• Your task: Copy the material below verbatim from the line with "PASSPORTS (240, 148)" to the line with "Cp (232, 1784)", both lines included, omitting pictures and every line outside that range.

--------------------------------------------------

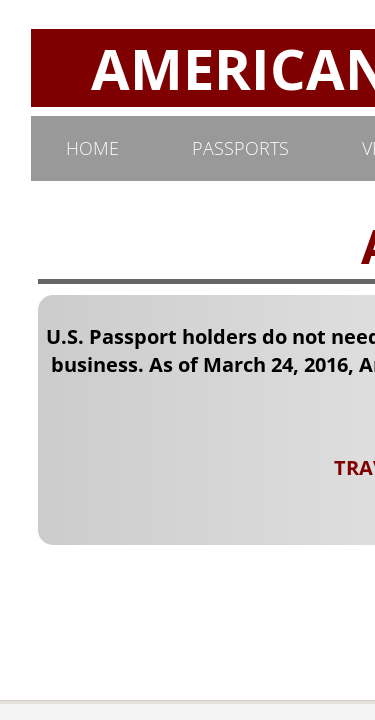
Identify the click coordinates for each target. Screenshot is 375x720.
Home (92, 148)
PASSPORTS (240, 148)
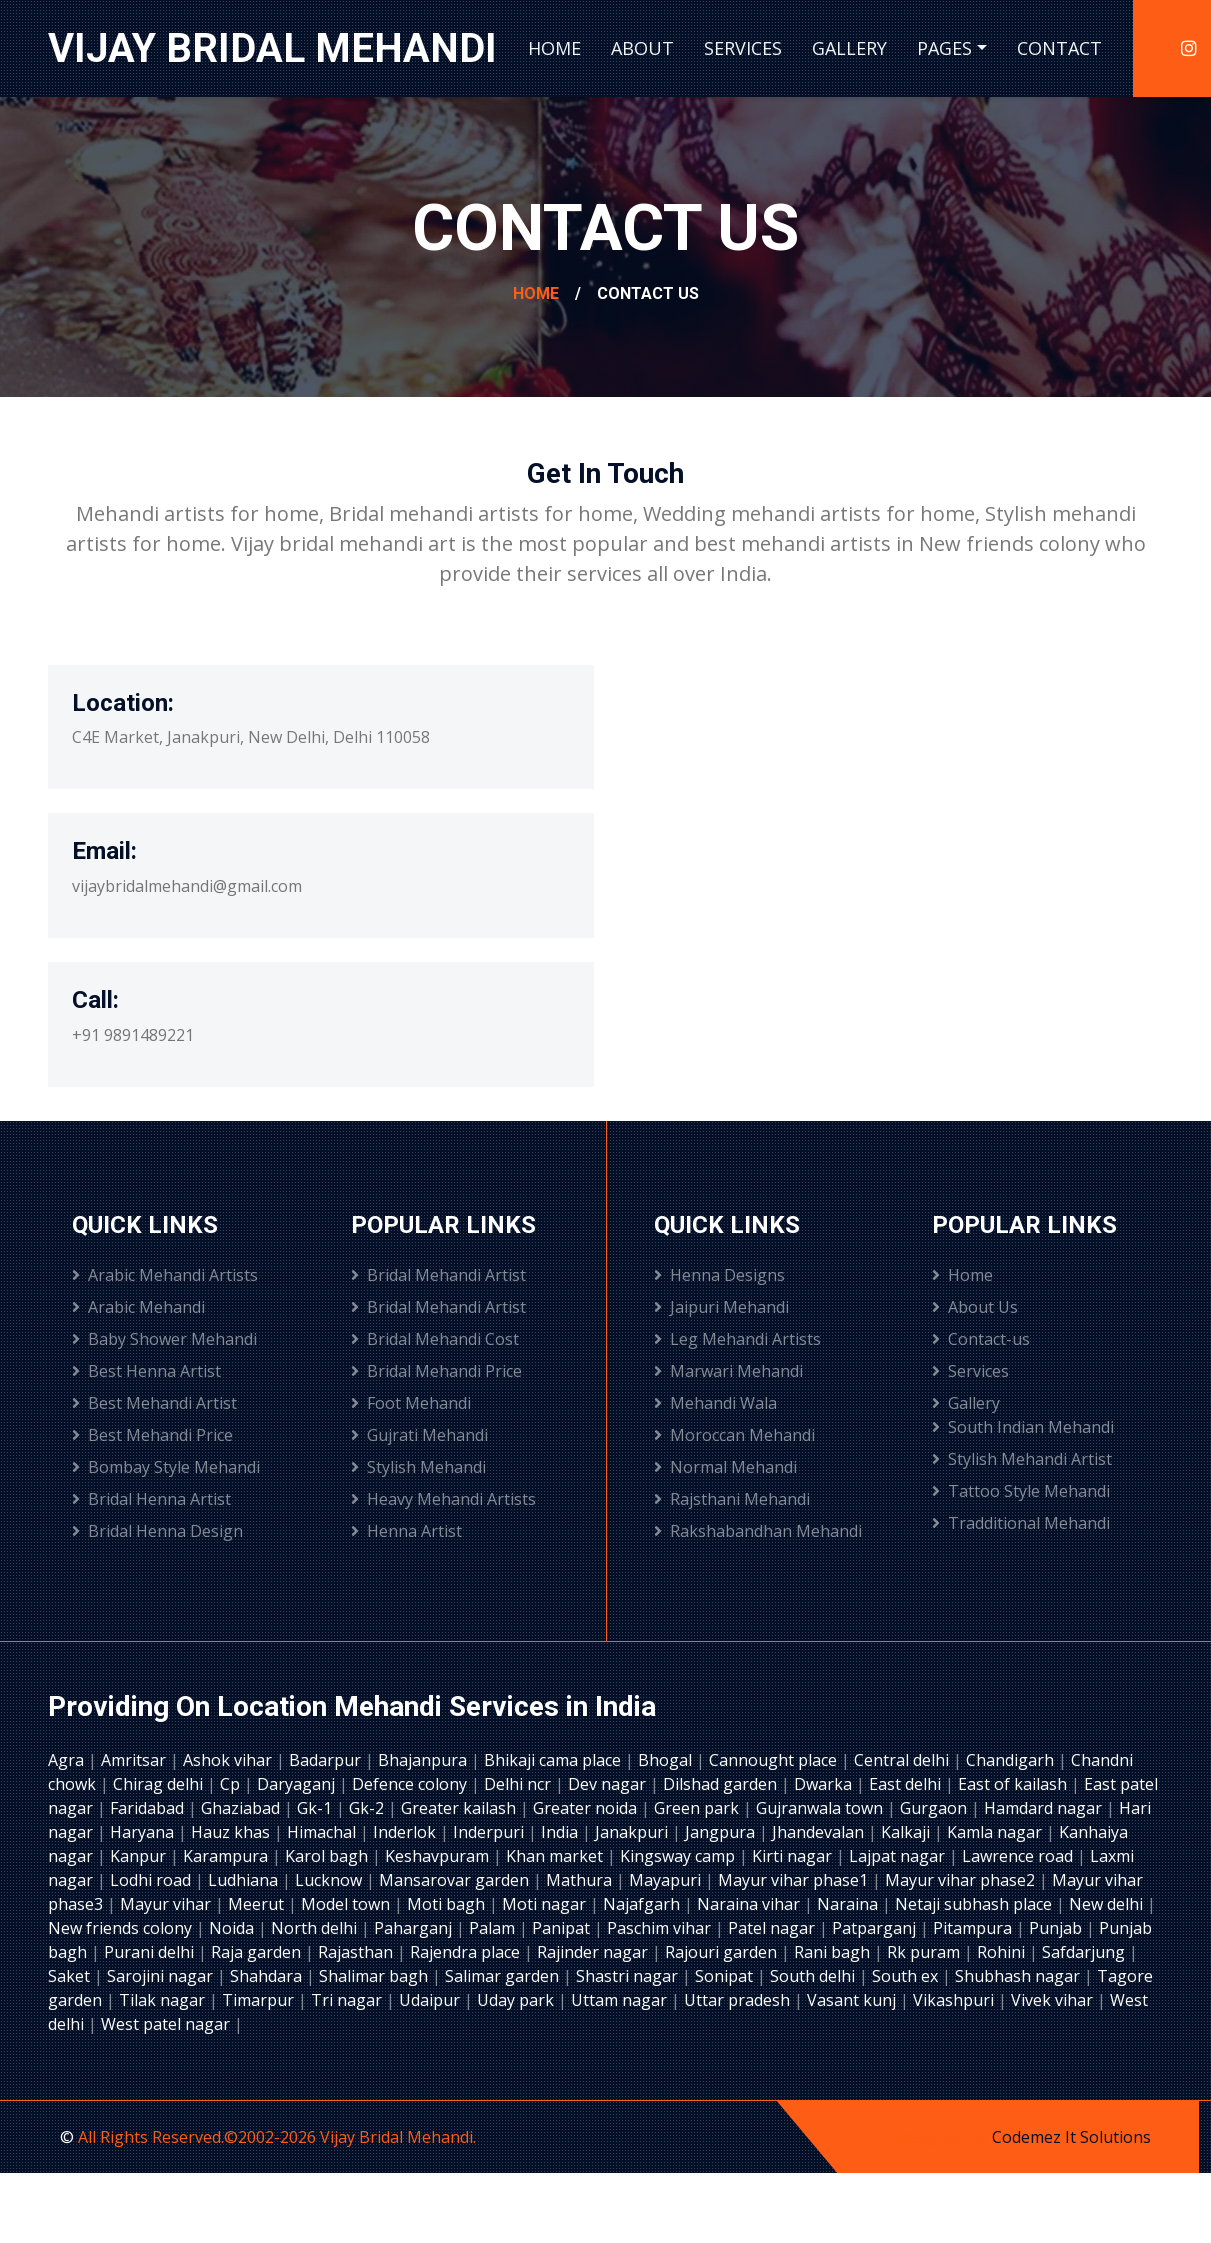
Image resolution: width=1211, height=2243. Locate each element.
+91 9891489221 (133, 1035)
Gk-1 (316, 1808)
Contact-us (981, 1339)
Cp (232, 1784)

--------------------------------------------------

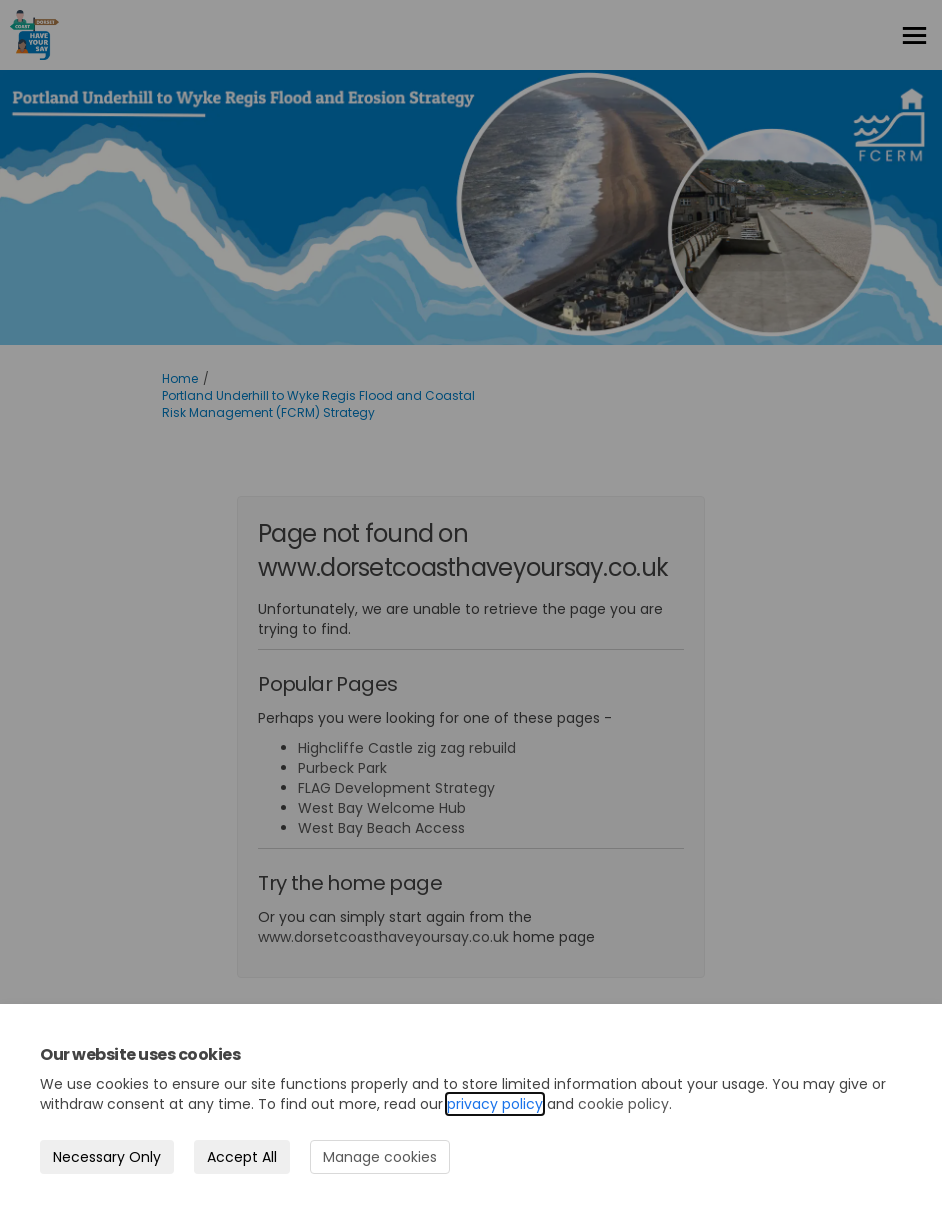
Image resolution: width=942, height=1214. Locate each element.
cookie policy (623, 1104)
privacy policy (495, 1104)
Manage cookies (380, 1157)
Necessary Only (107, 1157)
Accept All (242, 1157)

--------------------------------------------------

• Answer space:
PASSPORTS (240, 148)
Image resolution: width=1211, height=2243. Locate each element.
+91 9891489221 (133, 1035)
Gk-1 (316, 1808)
Contact-us (981, 1339)
Cp (232, 1784)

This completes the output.